━━━ RECORDS ━━━
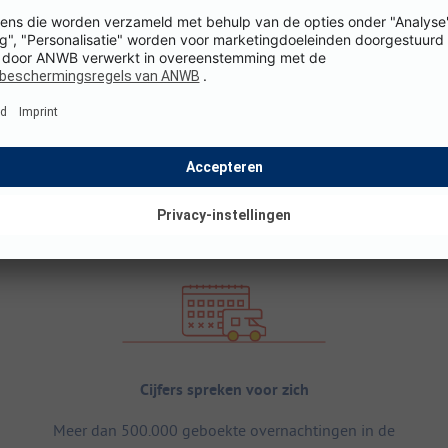
Cijfers spreken voor zich
Meer dan 500.000 geboekte overnachtingen in de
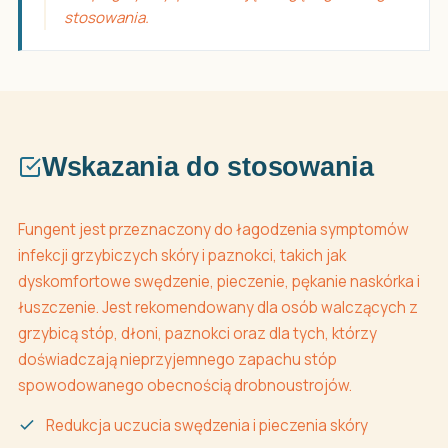
stosowania.
Wskazania do stosowania
Fungent jest przeznaczony do łagodzenia symptomów
infekcji grzybiczych skóry i paznokci, takich jak
dyskomfortowe swędzenie, pieczenie, pękanie naskórka i
łuszczenie. Jest rekomendowany dla osób walczących z
grzybicą stóp, dłoni, paznokci oraz dla tych, którzy
doświadczają nieprzyjemnego zapachu stóp
spowodowanego obecnością drobnoustrojów.
Redukcja uczucia swędzenia i pieczenia skóry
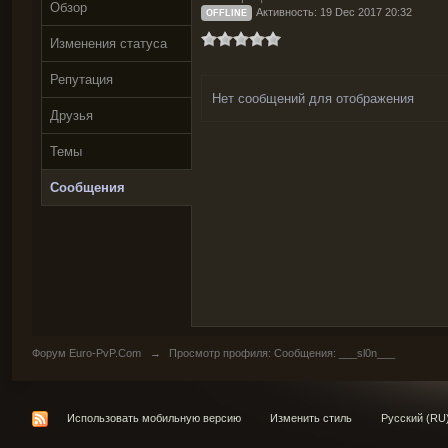
Обзор
Активность: 19 Dec 2017 20:32
OFFLINE
Изменения статуса
Репутация
Нет сообщений для отображения
Друзья
Темы
Сообщения
Форум Euro-PvP.Com
→
Просмотр профиля: Сообщения: ___sl0n___
Использовать мобильную версию
Изменить стиль
Русский (RU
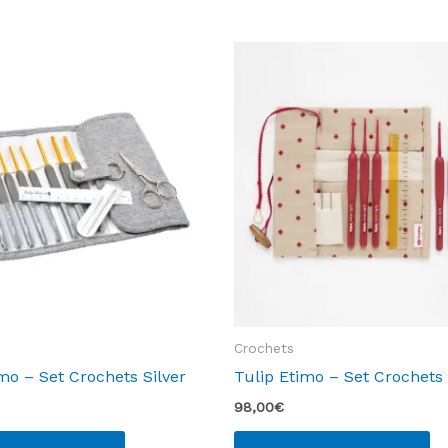
Crochets
mo – Set Crochets Silver
Tulip Etimo – Set Crochets
98,00
€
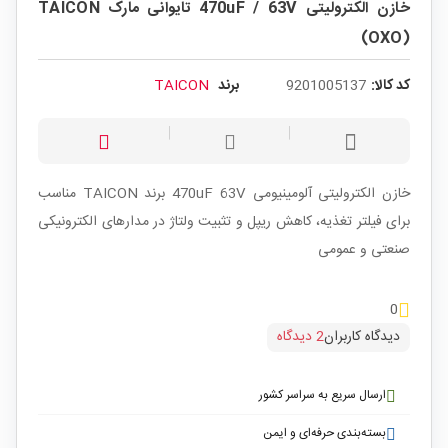
خازن الکترولیتی 470uF / 63V تایوانی مارک TAICON
(OXO)
کد کالا:
9201005137
برند
TAICON
خازن الکترولیتی آلومینیومی 470uF 63V برند TAICON مناسب
برای فیلتر تغذیه، کاهش ریپل و تثبیت ولتاژ در مدارهای الکترونیکی
صنعتی و عمومی
0
دیدگاه کاربران
2 دیدگاه
ارسال سریع به سراسر کشور
بسته‌بندی حرفه‌ای و ایمن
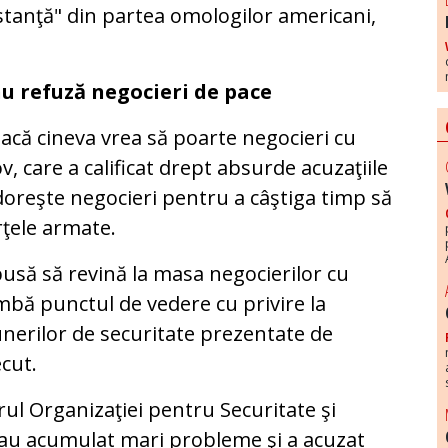
bstanţă" din partea omologilor americani,
u refuză negocieri de pace
acă cineva vrea să poarte negocieri cu
v, care a calificat drept absurde acuzaţiile
 doreşte negocieri pentru a câştiga timp să
rţele armate.
spusă să revină la masa negocierilor cu
imbă punctul de vedere cu privire la
nerilor de securitate prezentate de
cut.
rul Organizaţiei pentru Securitate şi
au acumulat mari probleme şi a acuzat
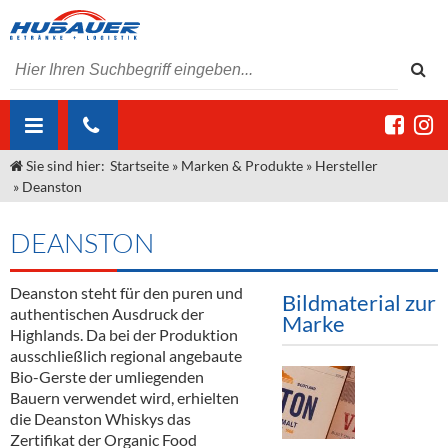
Sie sind hier:
Startseite
»
Marken & Produkte
»
Hersteller
ÜBER UNS
»
Deanston
AKTUELLES
Jobs
DEANSTON
MARKEN & PRODUKTE
Unser Liefergebiet
Angebote Gastronomie & Großhandel
Gastronomie
Deanston steht für den puren und
DIENSTLEISTUNGEN
Unser Team
Innovation - Die Neue Art des Bierzapfens
Weine & Schaumwein
Bildmaterial zur
authentischen Ausdruck der
Marke
"DroughtMaster"
Großhandel
Kontakt
Sirup
Kommisionskauf & Lieferbedingungen
Highlands. Da bei der Produktion
ausschließlich regional angebaute
Neuigkeiten
Spirituosen
Fremddienstleistungen
Bio-Gerste der umliegenden
Bauern verwendet wird, erhielten
Termine
Bier
die Deanston Whiskys das
Zertifikat der Organic Food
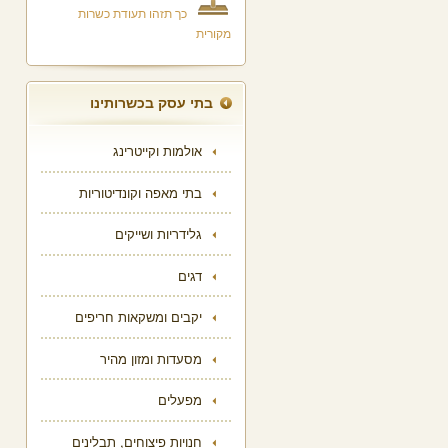
כך תזהו תעודת כשרות
מקורית
בתי עסק בכשרותינו
אולמות וקייטרינג
בתי מאפה וקונדיטוריות
גלידריות ושייקים
דגים
יקבים ומשקאות חריפים
מסעדות ומזון מהיר
מפעלים
חנויות פיצוחים, תבלינים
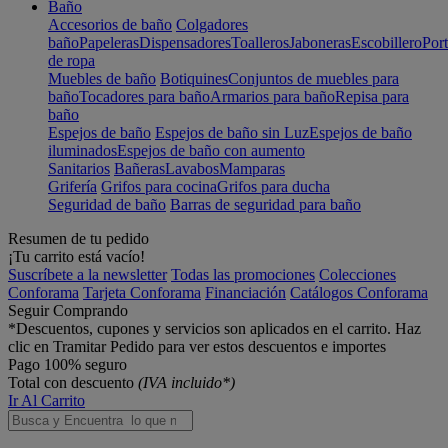
Baño
Accesorios de baño
Colgadores
baño
Papeleras
Dispensadores
Toalleros
Jaboneras
Escobillero
Port
de ropa
Muebles de baño
Botiquines
Conjuntos de muebles para
baño
Tocadores para baño
Armarios para baño
Repisa para
baño
Espejos de baño
Espejos de baño sin Luz
Espejos de baño
iluminados
Espejos de baño con aumento
Sanitarios
Bañeras
Lavabos
Mamparas
Grifería
Grifos para cocina
Grifos para ducha
Seguridad de baño
Barras de seguridad para baño
Resumen de tu pedido
¡Tu carrito está vacío!
Suscríbete a la newsletter
Todas las promociones
Colecciones
Conforama
Tarjeta Conforama
Financiación
Catálogos Conforama
Seguir Comprando
*Descuentos, cupones y servicios son aplicados en el carrito. Haz
clic en Tramitar Pedido para ver estos descuentos e importes
Pago 100% seguro
Total con descuento
(IVA incluido*)
Ir Al Carrito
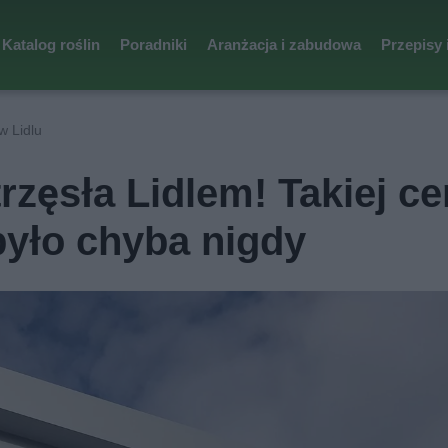
Katalog roślin
Poradniki
Aranżacja i zabudowa
Przepisy 
w Lidlu
rzęsła Lidlem! Takiej c
było chyba nigdy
━━━
With the pictures dropped, give every entry above again exactly.

Cijfers spreken voor zich
Meer dan 500.000 geboekte overnachtingen in de
stosowania.
Wskazania do stosowania
Fungent jest przeznaczony do łagodzenia symptomów
infekcji grzybiczych skóry i paznokci, takich jak
dyskomfortowe swędzenie, pieczenie, pękanie naskórka i
łuszczenie. Jest rekomendowany dla osób walczących z
grzybicą stóp, dłoni, paznokci oraz dla tych, którzy
doświadczają nieprzyjemnego zapachu stóp
spowodowanego obecnością drobnoustrojów.
Redukcja uczucia swędzenia i pieczenia skóry
Обзор
Активность: 19 Dec 2017 20:32
OFFLINE
Изменения статуса
Репутация
Нет сообщений для отображения
Друзья
Темы
Сообщения
Форум Euro-PvP.Com
→
Просмотр профиля: Сообщения: ___sl0n___
Использовать мобильную версию
Изменить стиль
Русский (RU
Crochets
mo – Set Crochets Silver
Tulip Etimo – Set Crochets
98,00
€
خازن الکترولیتی 470uF / 63V تایوانی مارک TAICON
(OXO)
کد کالا:
9201005137
برند
TAICON
خازن الکترولیتی آلومینیومی 470uF 63V برند TAICON مناسب
برای فیلتر تغذیه، کاهش ریپل و تثبیت ولتاژ در مدارهای الکترونیکی
صنعتی و عمومی
0
دیدگاه کاربران
2 دیدگاه
ارسال سریع به سراسر کشور
بسته‌بندی حرفه‌ای و ایمن
bstanţă" din partea omologilor americani,
u refuză negocieri de pace
acă cineva vrea să poarte negocieri cu
v, care a calificat drept absurde acuzaţiile
 doreşte negocieri pentru a câştiga timp să
rţele armate.
spusă să revină la masa negocierilor cu
imbă punctul de vedere cu privire la
nerilor de securitate prezentate de
cut.
rul Organizaţiei pentru Securitate şi
au acumulat mari probleme şi a acuzat
Sie sind hier:
Startseite
»
Marken & Produkte
»
Hersteller
ÜBER UNS
»
Deanston
AKTUELLES
Jobs
DEANSTON
MARKEN & PRODUKTE
Unser Liefergebiet
Angebote Gastronomie & Großhandel
Gastronomie
Deanston steht für den puren und
DIENSTLEISTUNGEN
Unser Team
Innovation - Die Neue Art des Bierzapfens
Weine & Schaumwein
Bildmaterial zur
authentischen Ausdruck der
Marke
"DroughtMaster"
Großhandel
Kontakt
Sirup
Kommisionskauf & Lieferbedingungen
Highlands. Da bei der Produktion
ausschließlich regional angebaute
Neuigkeiten
Spirituosen
Fremddienstleistungen
Bio-Gerste der umliegenden
Bauern verwendet wird, erhielten
Termine
Bier
die Deanston Whiskys das
Zertifikat der Organic Food
כך תזהו תעודת כשרות
מקורית
בתי עסק בכשרותינו
אולמות וקייטרינג
בתי מאפה וקונדיטוריות
גלידריות ושייקים
דגים
יקבים ומשקאות חריפים
מסעדות ומזון מהיר
מפעלים
חנויות פיצוחים, תבלינים
Baño
Accesorios de baño
Colgadores
baño
Papeleras
Dispensadores
Toalleros
Jaboneras
Escobillero
Port
de ropa
Muebles de baño
Botiquines
Conjuntos de muebles para
baño
Tocadores para baño
Armarios para baño
Repisa para
baño
Espejos de baño
Espejos de baño sin Luz
Espejos de baño
iluminados
Espejos de baño con aumento
Sanitarios
Bañeras
Lavabos
Mamparas
Grifería
Grifos para cocina
Grifos para ducha
Seguridad de baño
Barras de seguridad para baño
Resumen de tu pedido
¡Tu carrito está vacío!
Suscríbete a la newsletter
Todas las promociones
Colecciones
Conforama
Tarjeta Conforama
Financiación
Catálogos Conforama
Seguir Comprando
*Descuentos, cupones y servicios son aplicados en el carrito. Haz
clic en Tramitar Pedido para ver estos descuentos e importes
Pago 100% seguro
Total con descuento
(IVA incluido*)
Ir Al Carrito
Katalog roślin
Poradniki
Aranżacja i zabudowa
Przepisy 
w Lidlu
rzęsła Lidlem! Takiej c
było chyba nigdy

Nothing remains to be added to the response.